The U.S. Department of Labor is in place to ensure the fair treatment and wellbeing of employees and retirees. They do this by improving working conditions, and ensuring work related rights and benefits. The DOL also assists in the job search for those seeking jobs, and helps employers find prospective employees. They are a department of the federal government, and each state has their own departments of labor.

Further, given that they are a regulatory department, they have the power to create federal regulations that have been deemed necessary in creating and enforcing the labor related laws and policies that have been enacted by Congress.

The Department of Labor operates through several offices and agencies. These are then further categorized into major program areas. The Administrative Review Board, the Bureau of Labor Statistics, and Veterans’ Employment and Training Services (VETS), are just a few such programs that the Department of Labor is responsible for.

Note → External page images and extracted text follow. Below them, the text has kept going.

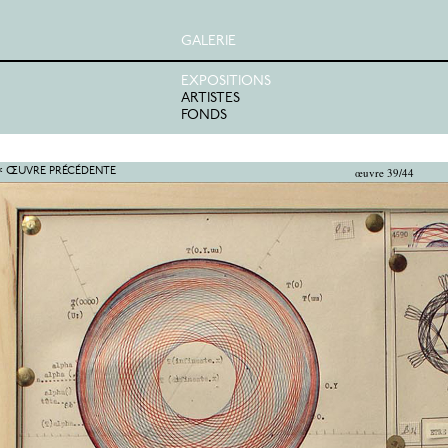
GALERIE
EXPOSITIONS
ARTISTES
FONDS
œuvre 39/44
< ŒUVRE PRÉCÉDENTE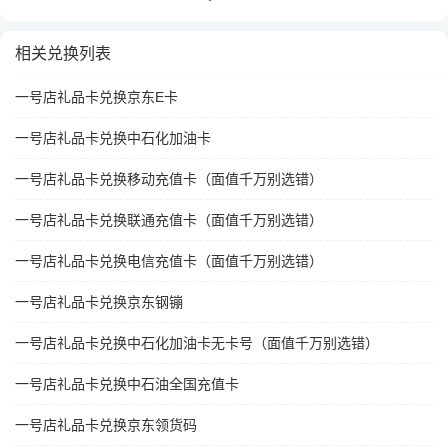
相关兑换列表
一号店礼品卡兑换京东E卡
一号店礼品卡兑换中石化加油卡
一号店礼品卡兑换移动充值卡（面值千万别选错）
一号店礼品卡兑换联通充值卡（面值千万别选错）
一号店礼品卡兑换电信充值卡（面值千万别选错）
一号店礼品卡兑换京东钢镚
一号店礼品卡兑换中石化加油卡无卡号（面值千万别选错）
一号店礼品卡兑换中石油全国充值卡
一号店礼品卡兑换京东领货码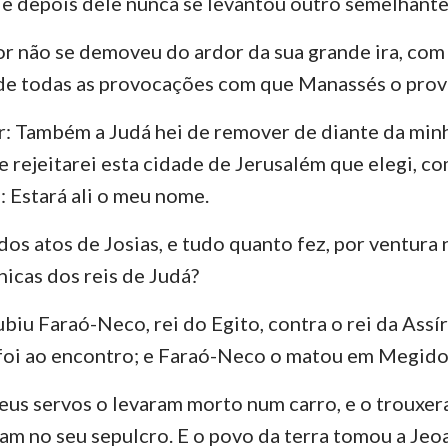
; e depois dele nunca se levantou outro semelhante
r não se demoveu do ardor da sua grande ira, com
 de todas as provocações com que Manassés o prov
r: Também a Judá hei de remover de diante da min
, e rejeitarei esta cidade de Jerusalém que elegi, 
: Estará ali o meu nome.
dos atos de Josias, e tudo quanto fez, por ventura 
nicas dos reis de Judá?
biu Faraó-Neco, rei do Egito, contra o rei da Assíri
e foi ao encontro; e Faraó-Neco o matou em Megido,
us servos o levaram morto num carro, e o trouxer
am no seu sepulcro. E o povo da terra tomou a Jeoac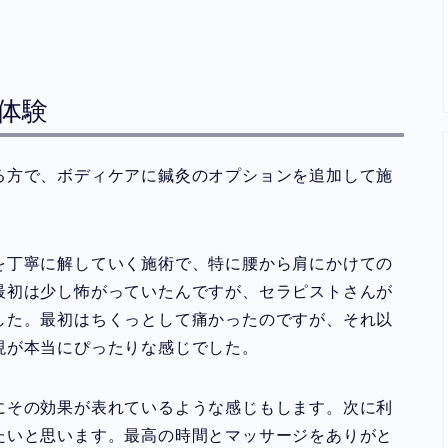
ー・体験
る方で、ボディケアに鍼灸のオプションを追加して施
を丁寧に解していく施術で、特に腰から肩にかけての
最初は少し怖がっていたんですが、セラピストさんが
した。最初はちくっとして痛かったのですが、それ以
現が本当にぴったりな感じでした。
にその効果が表れているような感じもします。次に利
たいと思います。最高の時間とマッサージをありがと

The Department of Labor was founded by William Howard Taft, and is headed by the U.S. Secretary of Labor. The Civil Rights movement of the sixties prompted the Department to promote racial diversity in the workplace. Special efforts are made on the part of the Department to assist those who have unique challenges finding employment, such as the disabled, women, older workers, and minority group members.

What Does the Department of Labor Regulate?

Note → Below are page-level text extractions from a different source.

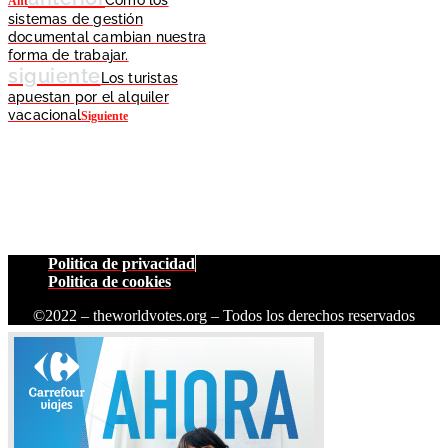
Ant
sistemas de gestión
documental cambian nuestra
forma de trabajar.
siguiente
Los turistas
apuestan por el alquiler
vacacional
Siguiente
Politica de privacidad
Politica de cookies
©2022 – theworldvotes.org – Todos los derechos reservados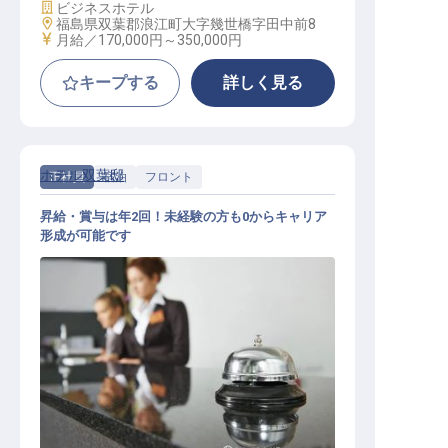
施設業態
ビジネスホテル
勤務地
福島県双葉郡浪江町大字幾世橋字田中前8
給与
月給／170,000円～
350,000円
キープする
詳しく見る
ホテル双葉邸
正社員
宿泊
フロント
昇給・賞与は年2回！未経験の方も0からキャリア
形成が可能です
ホテルフロント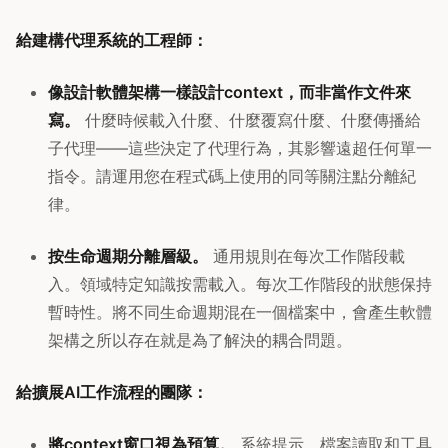
給建構代理系統的工程師：
像設計軟體架構一樣設計context，而非當作文件來
寫。
什麼時候載入什麼、什麼覆寫什麼、什麼傳播給
子代理——這些決定了代理行為，其影響遠超任何單一
指令。請運用您在程式碼上使用的同等關注點分離紀
律。
按生命週期分離層級。
通用規則在每次工作階段載
入。領域特定知識按需載入。每次工作階段的狀態保持
暫時性。將不同生命週期混在一個檔案中，會產生軟體
架構之所以存在就是為了解決的耦合問題。
給擴展AI工作流程的團隊：
將context窗口視為預算。
系統提示、檔案讀取和工具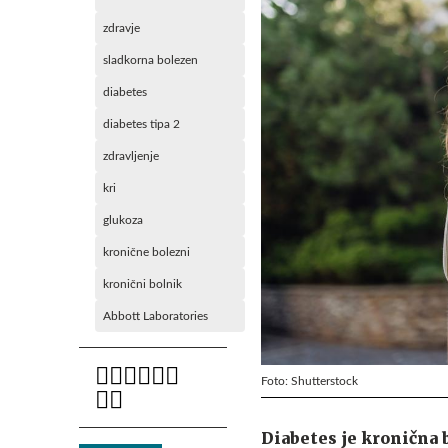
zdravje
sladkorna bolezen
diabetes
diabetes tipa 2
zdravljenje
kri
glukoza
kronične bolezni
kronični bolnik
Abbott Laboratories
Foto: Shutterstock
Diabetes je kronična 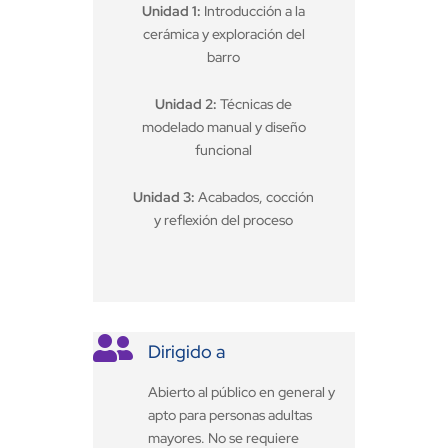
Unidad 1:
Introducción a la
cerámica y exploración del
barro
Unidad 2:
Técnicas de
modelado manual y diseño
funcional
Unidad 3:
Acabados, cocción
y reflexión del proceso

Dirigido a
Abierto al público en general y
apto para personas adultas
mayores. No se requiere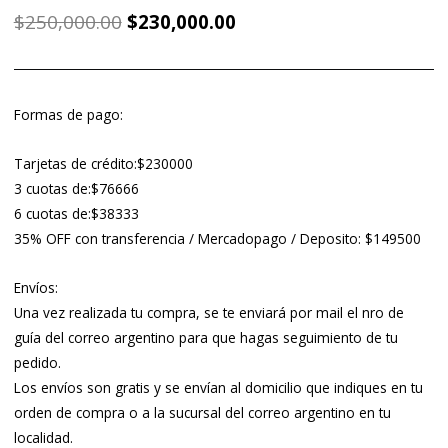
El
El
$
250,000.00
$
230,000.00
precio
precio
original
actual
era:
es:
$250,000.00.
$230,000.00.
Formas de pago:
Tarjetas de crédito:$230000
3 cuotas de:$76666
6 cuotas de:$38333
35% OFF con transferencia / Mercadopago / Deposito: $149500
Envíos:
Una vez realizada tu compra, se te enviará por mail el nro de
guía del correo argentino para que hagas seguimiento de tu
pedido.
Los envíos son gratis y se envían al domicilio que indiques en tu
orden de compra o a la sucursal del correo argentino en tu
localidad.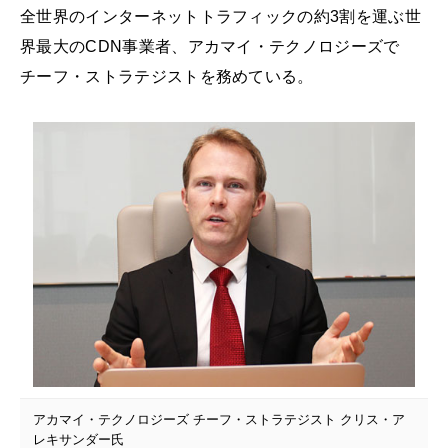
全世界のインターネットトラフィックの約3割を運ぶ世
界最大のCDN事業者、アカマイ・テクノロジーズで
チーフ・ストラテジストを務めている。
アカマイ・テクノロジーズ チーフ・ストラテジスト クリス・ア
レキサンダー氏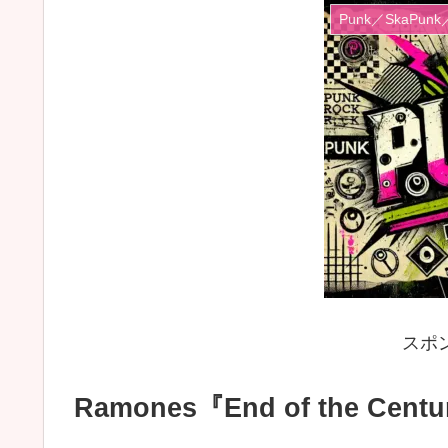
Punk／SkaPunk
スポ
Ramones『End of the Cent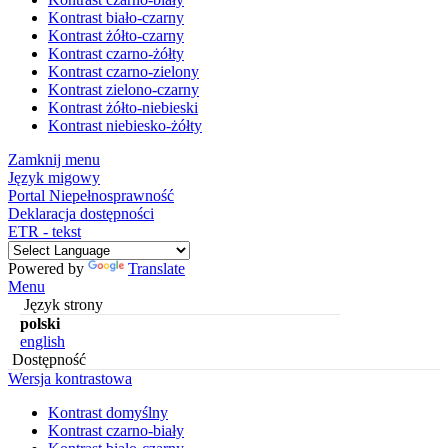
Kontrast biało-czarny
Kontrast żółto-czarny
Kontrast czarno-żółty
Kontrast czarno-zielony
Kontrast zielono-czarny
Kontrast żółto-niebieski
Kontrast niebiesko-żółty
Zamknij menu
Język migowy
Portal Niepełnosprawność
Deklaracja dostępności
ETR - tekst
Powered by
Translate
Menu
Język strony
polski
english
Dostępność
Wersja kontrastowa
Kontrast domyślny
Kontrast czarno-biały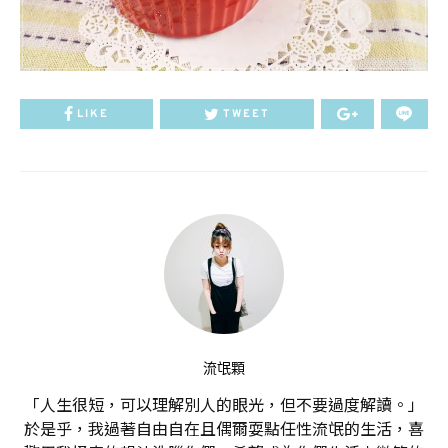
LIKE
TWEET
流氓顆
「人生很短，可以理解別人的眼光，但不要過度解讀。」
於是乎，我過著自由自在且偶爾耍點任性流氓的生活，喜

The Department of Labor regulations are extensive with over 180 federal laws. These laws affect roughly 125 million workers. DOL has extensive authority to regulate diverse areas of the law. Some of these are:

  • Wage and Hour: The Wage and Hour Division (WHD) is in place to ensure labor standards compliance in order to protect and improve the welfare of America’s workforce. The Division enforces the Fair Labor Standards Act (“FLSA”), which addresses wage, overtime pay, recordkeeping, and child labor regulation.
    • The WHD enforces the Family and Medical Leave Act (FMLA), which requires employers of a specific size to provide twelve weeks of job leave in instances of birth, adoption, or serious illness in a family.
      • A few other enforcements are the Migrant and Seasonal Agricultural Worker Protection Act, the Employee Polygraph Protection Act, and provisions concerning wage garnishment of the Consumer Credit Protection Act. Since 1984, the Wage and Hour Division has recovered 2.8 billion from employers who have violated the Family and Medical Leave Act;
  • Workplace Safety and Health: The Occupational Safety and Health Act regulates the safety and health of employees in the workplace. OSHA, or the Occupational Safety and Health Administration, is a division of the DOL and enforces the Act.
    • OSHA also handles whistleblower protections, and provides employers with resources such as compliance assistance specialists to ensure every employer is well informed about what OSHA expects of them;
  • Worker’s Compensation: The Office of Worker’s Compensation Programs, or the OWCP, is responsible for administering several federal compensation programs that cover certain employees and their qualified survivors, in cases that involve work related injury or death. Worker’s Compensation is state-mandated and guarantees benefits to the employee no matter who was at fault;
  • Employee Benefit Security: The Employee Benefits Security Administration (EBSA) assures the security of employee benefits such as retirement benefits, health benefits, and others.
    • The EBSA is responsible for regulations under the Employee Retirement Income Security Act (ERISA), which covers pensions, welfare benefits, and certain insurance plans. The EBSA develops effective regulations, educates and assists employees, and enforces all applicable laws; and
  • Unions and Labor Relations: The Labor Management Reporting and Disclosure Act (LMRDA) developed preventative measures to halt improper collusion between employers and union officials; it also serves to prevent embezzlement of union dues, and provides standards for union official elections.
    • The LMRDA is administered by the Office of Labor Management Standards (OLMS), which promotes union democracy, financial integrity, and transparency.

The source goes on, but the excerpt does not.